Task details:
Look below for the line holding "Скопировать" and the line holding "COMPARISON 比較@OSHO 禅タロットで潜". Transcribe exactly those lines and all lines between them, nothing more.

Task inputs:

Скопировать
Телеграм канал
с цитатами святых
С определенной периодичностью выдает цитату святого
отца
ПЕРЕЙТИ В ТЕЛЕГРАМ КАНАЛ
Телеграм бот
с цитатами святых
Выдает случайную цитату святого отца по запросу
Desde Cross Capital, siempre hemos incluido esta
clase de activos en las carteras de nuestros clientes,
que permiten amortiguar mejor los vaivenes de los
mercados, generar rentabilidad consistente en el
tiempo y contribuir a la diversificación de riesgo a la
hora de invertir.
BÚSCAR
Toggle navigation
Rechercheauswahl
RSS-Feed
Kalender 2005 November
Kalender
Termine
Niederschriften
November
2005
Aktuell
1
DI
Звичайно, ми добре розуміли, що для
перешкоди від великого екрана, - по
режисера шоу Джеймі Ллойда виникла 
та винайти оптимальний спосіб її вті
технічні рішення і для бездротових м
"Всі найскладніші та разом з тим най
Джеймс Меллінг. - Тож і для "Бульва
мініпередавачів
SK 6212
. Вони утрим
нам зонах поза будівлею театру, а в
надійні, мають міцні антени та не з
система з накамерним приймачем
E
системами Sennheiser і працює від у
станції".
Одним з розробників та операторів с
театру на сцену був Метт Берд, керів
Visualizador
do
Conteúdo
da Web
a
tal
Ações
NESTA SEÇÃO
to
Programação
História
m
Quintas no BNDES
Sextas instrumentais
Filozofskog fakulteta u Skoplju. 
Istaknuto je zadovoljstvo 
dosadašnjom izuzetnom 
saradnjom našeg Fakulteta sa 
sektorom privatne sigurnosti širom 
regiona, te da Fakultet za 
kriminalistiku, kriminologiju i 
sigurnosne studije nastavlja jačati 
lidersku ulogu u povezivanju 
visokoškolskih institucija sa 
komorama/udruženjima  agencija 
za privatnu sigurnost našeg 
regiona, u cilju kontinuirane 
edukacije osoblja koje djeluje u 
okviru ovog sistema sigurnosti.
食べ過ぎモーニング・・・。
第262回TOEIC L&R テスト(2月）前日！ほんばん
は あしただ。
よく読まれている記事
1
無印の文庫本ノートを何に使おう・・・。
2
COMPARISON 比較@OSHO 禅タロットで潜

--

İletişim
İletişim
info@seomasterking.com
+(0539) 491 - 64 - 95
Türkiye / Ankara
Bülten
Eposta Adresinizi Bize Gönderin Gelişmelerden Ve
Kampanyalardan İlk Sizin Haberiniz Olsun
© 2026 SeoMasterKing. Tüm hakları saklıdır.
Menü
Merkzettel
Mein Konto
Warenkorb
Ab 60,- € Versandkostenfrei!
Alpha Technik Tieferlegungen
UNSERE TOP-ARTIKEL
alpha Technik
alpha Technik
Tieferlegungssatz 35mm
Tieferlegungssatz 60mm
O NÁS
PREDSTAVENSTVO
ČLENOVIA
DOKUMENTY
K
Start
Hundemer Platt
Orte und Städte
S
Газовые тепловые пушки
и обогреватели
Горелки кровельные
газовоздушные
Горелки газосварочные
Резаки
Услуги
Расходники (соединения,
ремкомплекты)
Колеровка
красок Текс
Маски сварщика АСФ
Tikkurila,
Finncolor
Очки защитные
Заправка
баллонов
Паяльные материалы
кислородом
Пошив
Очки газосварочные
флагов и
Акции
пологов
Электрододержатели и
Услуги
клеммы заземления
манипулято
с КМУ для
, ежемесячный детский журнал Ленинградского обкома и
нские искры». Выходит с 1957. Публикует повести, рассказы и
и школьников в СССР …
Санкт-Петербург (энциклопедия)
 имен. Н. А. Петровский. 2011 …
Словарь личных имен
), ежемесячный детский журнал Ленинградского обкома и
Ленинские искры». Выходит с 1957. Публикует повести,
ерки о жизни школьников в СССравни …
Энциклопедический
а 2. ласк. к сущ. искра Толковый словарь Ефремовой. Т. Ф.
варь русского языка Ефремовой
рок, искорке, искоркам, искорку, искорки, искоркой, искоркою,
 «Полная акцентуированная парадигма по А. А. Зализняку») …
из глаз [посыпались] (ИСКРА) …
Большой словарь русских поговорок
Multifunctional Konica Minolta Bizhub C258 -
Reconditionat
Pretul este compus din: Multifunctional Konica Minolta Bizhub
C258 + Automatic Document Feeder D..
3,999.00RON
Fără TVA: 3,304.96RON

---

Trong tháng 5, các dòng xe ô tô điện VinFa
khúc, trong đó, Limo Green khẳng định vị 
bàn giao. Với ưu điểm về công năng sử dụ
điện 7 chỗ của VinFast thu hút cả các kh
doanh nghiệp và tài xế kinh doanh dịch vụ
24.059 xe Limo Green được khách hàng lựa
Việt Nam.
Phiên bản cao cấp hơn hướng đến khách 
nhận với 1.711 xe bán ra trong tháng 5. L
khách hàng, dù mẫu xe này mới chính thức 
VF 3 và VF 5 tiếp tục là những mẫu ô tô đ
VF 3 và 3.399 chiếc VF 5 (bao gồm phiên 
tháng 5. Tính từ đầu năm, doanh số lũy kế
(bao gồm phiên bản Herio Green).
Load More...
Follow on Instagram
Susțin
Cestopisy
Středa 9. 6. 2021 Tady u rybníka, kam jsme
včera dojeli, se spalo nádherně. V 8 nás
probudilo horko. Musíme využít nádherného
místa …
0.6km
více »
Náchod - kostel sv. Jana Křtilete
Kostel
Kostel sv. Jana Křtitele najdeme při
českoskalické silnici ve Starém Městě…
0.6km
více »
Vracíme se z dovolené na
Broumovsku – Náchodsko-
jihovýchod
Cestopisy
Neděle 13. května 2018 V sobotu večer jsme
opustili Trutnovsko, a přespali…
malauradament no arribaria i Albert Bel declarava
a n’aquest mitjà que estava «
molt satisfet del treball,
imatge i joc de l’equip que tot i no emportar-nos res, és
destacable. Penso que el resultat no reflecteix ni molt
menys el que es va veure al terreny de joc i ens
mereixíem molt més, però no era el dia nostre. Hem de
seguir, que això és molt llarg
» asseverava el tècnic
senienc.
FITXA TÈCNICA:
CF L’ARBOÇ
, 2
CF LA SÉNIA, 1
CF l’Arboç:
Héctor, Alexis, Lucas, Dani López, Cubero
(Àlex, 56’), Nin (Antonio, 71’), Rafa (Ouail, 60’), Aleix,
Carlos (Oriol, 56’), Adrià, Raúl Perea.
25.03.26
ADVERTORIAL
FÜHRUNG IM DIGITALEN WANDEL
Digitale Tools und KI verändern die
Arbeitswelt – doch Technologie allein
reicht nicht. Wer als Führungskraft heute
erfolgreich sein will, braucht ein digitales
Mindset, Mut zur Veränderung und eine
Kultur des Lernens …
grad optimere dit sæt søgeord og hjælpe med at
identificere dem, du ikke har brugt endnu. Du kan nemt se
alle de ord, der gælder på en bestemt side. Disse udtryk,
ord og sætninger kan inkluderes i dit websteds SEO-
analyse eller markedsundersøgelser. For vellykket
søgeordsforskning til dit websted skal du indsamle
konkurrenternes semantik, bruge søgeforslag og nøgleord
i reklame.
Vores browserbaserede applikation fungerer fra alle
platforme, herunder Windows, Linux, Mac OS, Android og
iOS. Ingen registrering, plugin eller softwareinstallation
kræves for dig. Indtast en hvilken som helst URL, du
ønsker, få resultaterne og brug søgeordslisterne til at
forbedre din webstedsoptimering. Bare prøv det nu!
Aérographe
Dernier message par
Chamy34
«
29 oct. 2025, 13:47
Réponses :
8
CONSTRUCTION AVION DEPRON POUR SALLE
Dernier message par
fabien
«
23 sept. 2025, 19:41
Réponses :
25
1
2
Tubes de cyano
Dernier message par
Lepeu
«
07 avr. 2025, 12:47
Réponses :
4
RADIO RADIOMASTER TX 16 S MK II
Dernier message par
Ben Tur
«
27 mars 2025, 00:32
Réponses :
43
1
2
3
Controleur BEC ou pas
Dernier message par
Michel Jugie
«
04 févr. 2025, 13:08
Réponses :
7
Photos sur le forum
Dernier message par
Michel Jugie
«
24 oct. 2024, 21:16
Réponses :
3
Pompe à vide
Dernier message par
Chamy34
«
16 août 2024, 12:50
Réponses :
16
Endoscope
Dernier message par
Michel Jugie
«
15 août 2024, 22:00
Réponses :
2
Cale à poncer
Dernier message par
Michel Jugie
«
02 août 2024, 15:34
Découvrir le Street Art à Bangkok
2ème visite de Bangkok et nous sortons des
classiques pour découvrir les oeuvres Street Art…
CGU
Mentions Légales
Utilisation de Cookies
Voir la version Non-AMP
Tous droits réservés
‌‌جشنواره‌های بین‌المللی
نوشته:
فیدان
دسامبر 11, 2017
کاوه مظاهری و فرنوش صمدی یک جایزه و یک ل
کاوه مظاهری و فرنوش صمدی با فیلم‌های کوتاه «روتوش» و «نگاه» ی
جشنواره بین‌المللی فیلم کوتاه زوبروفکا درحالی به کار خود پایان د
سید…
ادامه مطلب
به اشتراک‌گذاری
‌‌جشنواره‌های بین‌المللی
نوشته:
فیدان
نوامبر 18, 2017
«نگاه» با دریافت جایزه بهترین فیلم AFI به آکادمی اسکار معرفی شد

Answer for this exercise:
Скопировать
Телеграм канал
с цитатами святых
С определенной периодичностью выдает цитату святого
отца
ПЕРЕЙТИ В ТЕЛЕГРАМ КАНАЛ
Телеграм бот
с цитатами святых
Выдает случайную цитату святого отца по запросу
Desde Cross Capital, siempre hemos incluido esta
clase de activos en las carteras de nuestros clientes,
que permiten amortiguar mejor los vaivenes de los
mercados, generar rentabilidad consistente en el
tiempo y contribuir a la diversificación de riesgo a la
hora de invertir.
BÚSCAR
Toggle navigation
Rechercheauswahl
RSS-Feed
Kalender 2005 November
Kalender
Termine
Niederschriften
November
2005
Aktuell
1
DI
Звичайно, ми добре розуміли, що для
перешкоди від великого екрана, - по
режисера шоу Джеймі Ллойда виникла 
та винайти оптимальний спосіб її вті
технічні рішення і для бездротових м
"Всі найскладніші та разом з тим най
Джеймс Меллінг. - Тож і для "Бульва
мініпередавачів
SK 6212
. Вони утрим
нам зонах поза будівлею театру, а в
надійні, мають міцні антени та не з
система з накамерним приймачем
E
системами Sennheiser і працює від у
станції".
Одним з розробників та операторів с
театру на сцену був Метт Берд, керів
Visualizador
do
Conteúdo
da Web
a
tal
Ações
NESTA SEÇÃO
to
Programação
História
m
Quintas no BNDES
Sextas instrumentais
Filozofskog fakulteta u Skoplju. 
Istaknuto je zadovoljstvo 
dosadašnjom izuzetnom 
saradnjom našeg Fakulteta sa 
sektorom privatne sigurnosti širom 
regiona, te da Fakultet za 
kriminalistiku, kriminologiju i 
sigurnosne studije nastavlja jačati 
lidersku ulogu u povezivanju 
visokoškolskih institucija sa 
komorama/udruženjima  agencija 
za privatnu sigurnost našeg 
regiona, u cilju kontinuirane 
edukacije osoblja koje djeluje u 
okviru ovog sistema sigurnosti.
食べ過ぎモーニング・・・。
第262回TOEIC L&R テスト(2月）前日！ほんばん
は あしただ。
よく読まれている記事
1
無印の文庫本ノートを何に使おう・・・。
2
COMPARISON 比較@OSHO 禅タロットで潜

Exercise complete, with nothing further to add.